#### [Given data]
------------------------------------------------

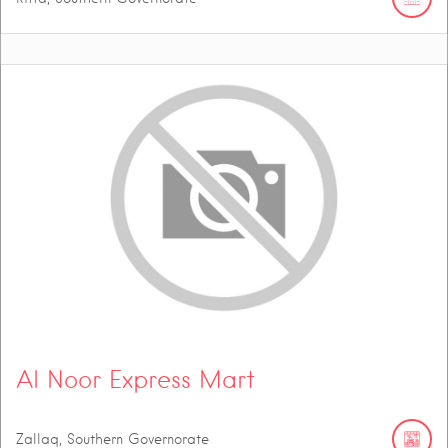
Al Noor Express Mart
Zallaq, Southern Governorate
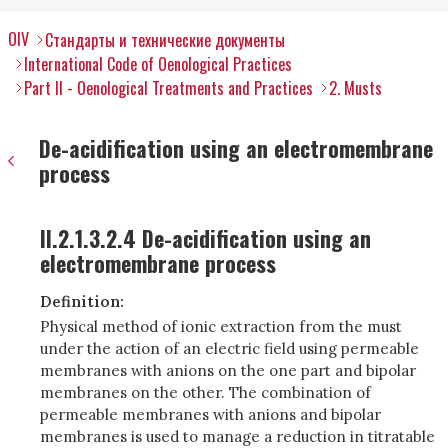
OIV
Стандарты и технические документы
International Code of Oenological Practices
Part II - Oenological Treatments and Practices
2. Musts
De-acidification using an electromembrane
process
II.2.1.3.2.4 De-acidification using an
electromembrane process
Definition:
Physical method of ionic extraction from the must
under the action of an electric field using permeable
membranes with anions on the one part and bipolar
membranes on the other. The combination of
permeable membranes with anions and bipolar
membranes is used to manage a reduction in titratable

------------------------------------------------

#### [Instructions to follow]
Take the line with "Part II - Oenological" and every line after it in the data, and please reproduce them exactly, leaving out all other lines.

#### [Solution]
Part II - Oenological Treatments and Practices
2. Musts
De-acidification using an electromembrane
process
II.2.1.3.2.4 De-acidification using an
electromembrane process
Definition:
Physical method of ionic extraction from the must
under the action of an electric field using permeable
membranes with anions on the one part and bipolar
membranes on the other. The combination of
permeable membranes with anions and bipolar
membranes is used to manage a reduction in titratable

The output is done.